You can create content that resonates with both users and search engines alike by using strategic keyword research.
Keyword research is the process of discovering and studying the words or phrases that users enter in search engines as they relate to your business, product, or service.
Keyword research insights not only help guide your website structure, but also they can also inform your content strategy.
Keyword research is the foundation of any SEO strategy. The terms your content targets are a huge factor in how much traffic you’ll receive, if your website ranks well in search results, and how effective it is at getting users to take a desired action.
Keyword research also factors into local SEO. If physical store locations or customers in specific geographic regions are an important part of your organization, understanding the hyper-local keywords being used will help set you apart.
HOW DO SEARCH ENGINES KNOW WHAT YOUR KEYWORDS ARE?
As search engine spiders crawl around a website, they look for naturally repeated words, phrases, synonyms, and related words. Using advanced topic modeling algorithms, search engines use these “keywords” to determine what topics the page or website is about.
CREATING KEYWORD-FOCUSED CONTENT
Don’t fall into the trap of thinking you know your keyword phrases. While a unique term might land you a number one ranking position in Google, it won’t do you much good if your target audience isn’t searching for that term.

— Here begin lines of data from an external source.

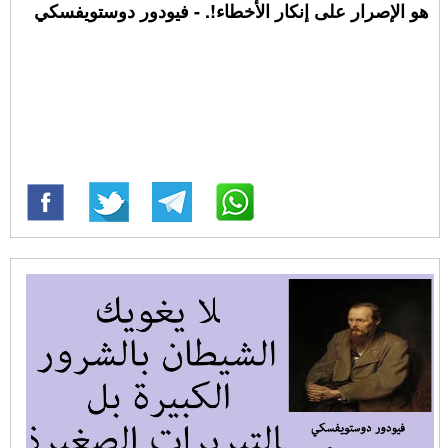
هو الإصرار على إنكار الأخطاء!. - فيودور دوستويفسكي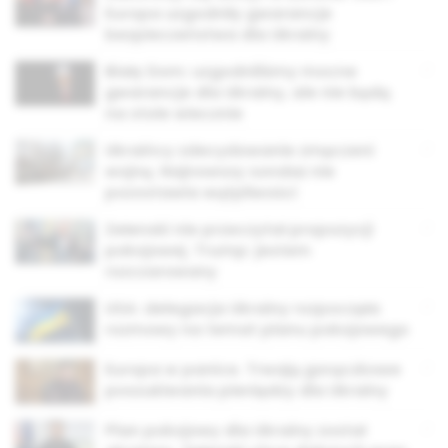
Europa uzgodniły gwarancje
bezpieczeństwa dla Ukrainy
Biały Dom: uzgodniliśmy mocne
gwarancje dla Ukrainy, ale nie będą
na stole wiecznie
Ukraińcy zdecydowanie zmęczeni
wojną. Najnowszy sondaż nie
pozostawia wątpliwości
Zełenski nie przeczytał propozycji
pokojowej. Trump: jestem
rozczarowany
USA: delegacja Ukrainy rozpoczęła
rozmowy na temat planu pokojowego
Europa w panice. Trwają gorączkowe
poszukiwania pieniędzy dla Ukrainy
Plan pokojowy dla Ukrainy został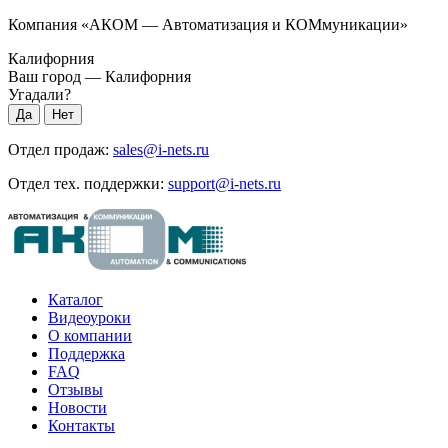
Компания «АКОМ — Автоматизация и КОМмуникации»
Калифорния
Ваш город —
Калифорния
Угадали?
Отдел продаж:
sales@i-nets.ru
Отдел тех. поддержки:
support@i-nets.ru
Каталог
Видеоуроки
О компании
Поддержка
FAQ
Отзывы
Новости
Контакты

All content on your website should be backed by thorough and extensive keyword research, which can be conducted using a variety of online tools like Soovle, Jaaxy, and Google Search Console.
THE BENEFIT OF KEYWORD RESEARCH
Ultimately, keyword research helps you better understand your users and guides your content creation in a way that meets business goals as well as the needs of your audience.

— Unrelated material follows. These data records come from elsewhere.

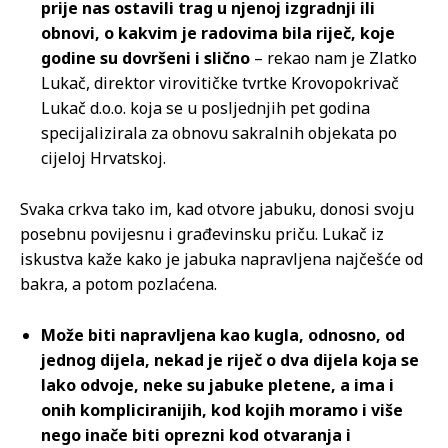
prije nas ostavili trag u njenoj izgradnji ili
obnovi, o kakvim je radovima bila riječ, koje
godine su dovršeni i slično
– rekao nam je Zlatko
Lukač, direktor virovitičke tvrtke Krovopokrivač
Lukač d.o.o. koja se u posljednjih pet godina
specijalizirala za obnovu sakralnih objekata po
cijeloj Hrvatskoj.
Svaka crkva tako im, kad otvore jabuku, donosi svoju
posebnu povijesnu i građevinsku priču. Lukač iz
iskustva kaže kako je jabuka napravljena najčešće od
bakra, a potom pozlaćena.
Može biti napravljena kao kugla, odnosno, od
jednog dijela, nekad je riječ o dva dijela koja se
lako odvoje, neke su jabuke pletene, a ima i
onih kompliciranijih, kod kojih moramo i više
nego inače biti oprezni kod otvaranja i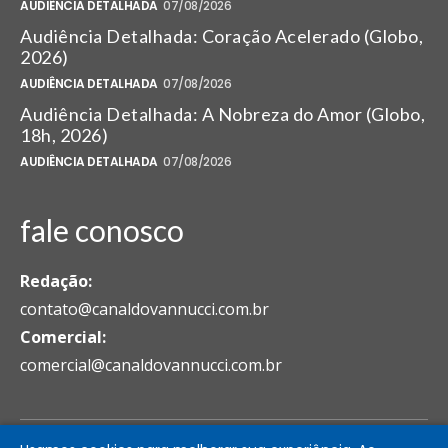
AUDIÊNCIA DETALHADA
07/08/2026
Audiência Detalhada: Coração Acelerado (Globo,
2026)
AUDIÊNCIA DETALHADA
07/08/2026
Audiência Detalhada: A Nobreza do Amor (Globo,
18h, 2026)
AUDIÊNCIA DETALHADA
07/08/2026
fale conosco
Redação:
contato@canaldovannucci.com.br
Comercial:
comercial@canaldovannucci.com.br
© 2025 Canal Do Vannucci - José Armando Vannucci. Todos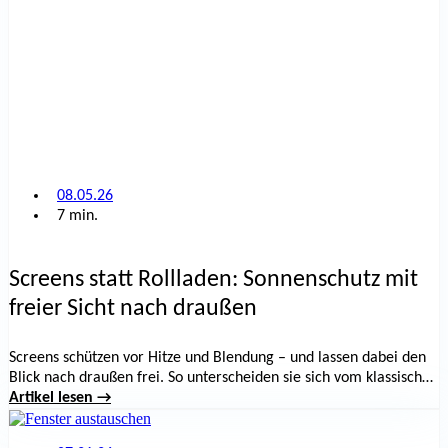
08.05.26
7 min.
Screens statt Rollladen: Sonnenschutz mit
freier Sicht nach draußen
Screens schützen vor Hitze und Blendung – und lassen dabei den
Blick nach draußen frei. So unterscheiden sie sich vom klassischen
Rollladen.
Artikel lesen →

When done well, content focused on serving the user with the appropriate terms and key phrases can create a website that dominates online competition.
Search insights can help you understand your target audience’s online query behavior. For instance, this data can tell the following:
- The keyword phrases your audience uses most
- The intent of those queries
- Where a user goes online and what results they click on
- When they search
- Where they search
- The device they use to search
In other words, your search insights can tell you exactly what you need to know to develop effective content.

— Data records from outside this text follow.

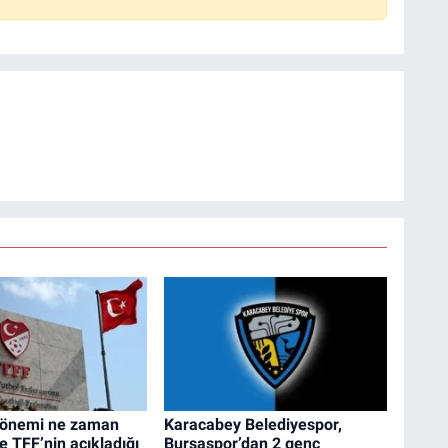
dönemi ne zaman
Karacabey Belediyespor,
te TFF’nin açıkladığı
Bursaspor’dan 2 genç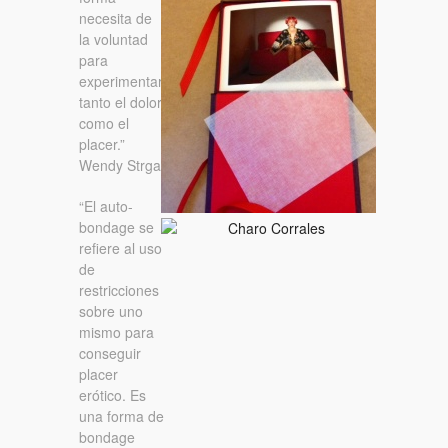
necesita de
la voluntad
para
experimentar
tanto el dolor
como el
placer.”
Wendy Strgar
“El auto-
bondage se
refiere al uso
de
restricciones
sobre uno
mismo para
conseguir
placer
erótico. Es
una forma de
bondage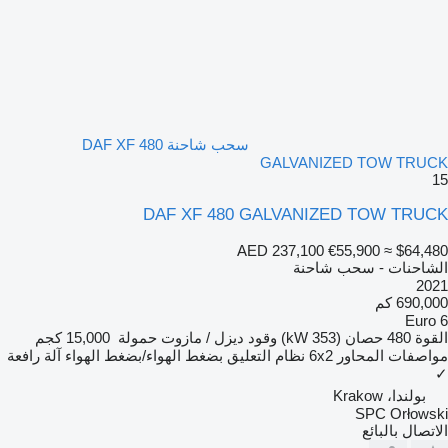
سحب شاحنة DAF XF 480
GALVANIZED TOW TRUCK
15
DAF XF 480 GALVANIZED TOW TRUCK
AED 237,100
€55,900
≈ $64,480
الشاحنات - سحب شاحنة
2021
690,000 كم
Euro 6
القوة
480 حصان (353 kW)
وقود
ديزل / مازوت
حمولة
15,000 كجم
مواصفات المحاور
6x2
نظام التعليق
بضغط الهواء/بضغط الهواء
آلة رافعة
✓
بولندا، Krakow
SPC Orłowski
الاتصال بالبائع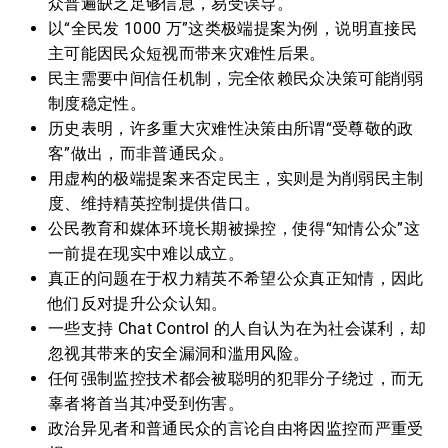
众普遍缺乏足够信息，易受误导。
以“全民发 1000 万”这类极端提案为例，说明直接民
主可能因民众短视而带来灾难性后果。
民主需要中间信任机制，完全依赖民众决策可能削弱
制度稳定性。
历史表明，许多重大灾难性决策由所谓“受尊敬的政
客”做出，而非普通民众。
用虚构的极端提案来否定民主，实则是为削弱民主制
度、维持精英控制提供借口。
公民教育和媒体环境长期被操控，使得“知情公众”这
一前提在现实中难以成立。
真正的问题在于权力精英不希望公众真正知情，因此
他们反对提升公众认知。
一些支持 Chat Control 的人自认为在为社会谋利，却
忽视其带来的安全漏洞和滥用风险。
任何强制监控技术都会被聪明的犯罪分子绕过，而无
辜者将首当其冲受到伤害。
政治异见者和普通民众的言论自由将因监控而严重受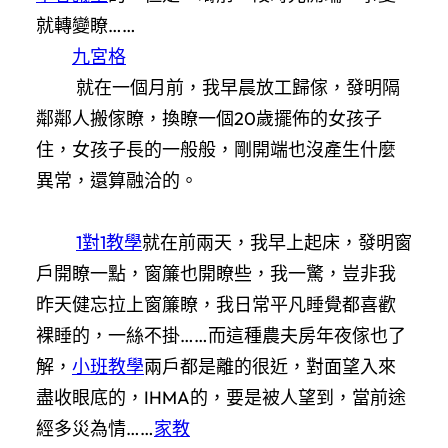
就轉變瞭……
九宮格
就在一個月前，我早晨放工歸傢，發明隔
鄰鄰人搬傢瞭，換瞭一個20歲擺佈的女孩子
住，女孩子長的一般般，剛開端也沒產生什麼
異常，還算融洽的。
1對1教學
就在前兩天，我早上起床，發明窗
戶開瞭一點，窗簾也開瞭些，我一驚，豈非我
昨天健忘拉上窗簾瞭，我日常平凡睡覺都喜歡
裸睡的，一絲不掛……而這種農夫房年夜傢也了
解，
小班教學
兩戶都是離的很近，對面望入來
盡收眼底的，IHMA的，要是被人望到，當前途
經多災為情……
家教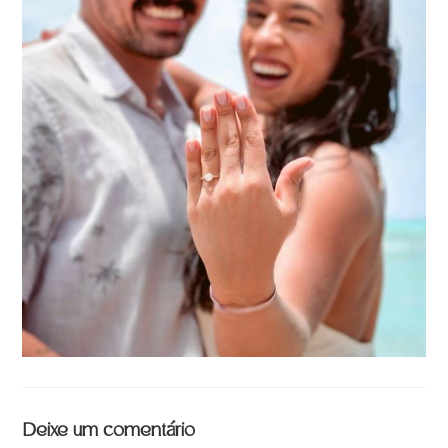
Deixe um comentário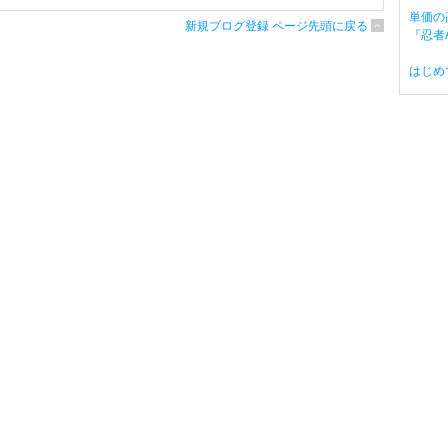
単価の
新規ブログ登録 ページ先頭に戻る
『忍者A
はじめ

The inside information provided by search insights will help you develop material that meets the needs of your audience members, speaks their language, and demonstrates how your product or service is exactly what they are looking for. In turn, it will help boost the success and ROI of your content effort.
When deciding how many times to repeat a keyword, consider these questions;
- Would someone using this keyword find my content relevant to their search?
- Would someone using this keyword be able to find this same content somewhere else?
- Would someone using this keyword be satisfied with the content I’m providing?
If your content is truly relevant to the keyword, it should naturally appear in the content at a reasonable rate, so that both readers and search engine spiders can tell what your content is about.
WHERE SHOULD THE KEYWORD APPEAR?
- The URL
- The title
- The first words: The first 200 words of body copy count most heavily for search engines and for users. Consider putting your main keyword in bold once in the first 200 words to make it stand out to users who may have searched for that very phrase.
- Headings: Write a headline for your page in an H1 heading tag, an important signal as to what the page is about. It should include your main keyword and correspond to your page title tag.
- Image file names: An image’s file name, surrounding text, and alt attribute all contribute to relevance for ranking. If the image is linked, search engines treat the alt attribute as anchor text. So always write an alt attribute that is a brief description with a keyword, if possible, identifying what the image shows.
- The meta description
- In links to related content: Link to relevant pages within your own website using keyword-rich anchor text. Make your website’s internal linking is useful for the visitor.
Every piece of content you create, whether you intend it to includes multiple keywords. Any combination of words on the page might end up being a “keyword.” Variations on your main keyword will naturally be peppered throughout your content. When you’re targeting a keyword, you might want to have a handful of “sub-targets” in mind.
If you find that your content is getting traffic from a related keyword that doesn’t actually appear on the page, go back and add it.
In the end, the goal of your website is to give your customers what they are looking for. By being strategic in placing keywords in your content, you are letting the world know that your website is the place to come for answers.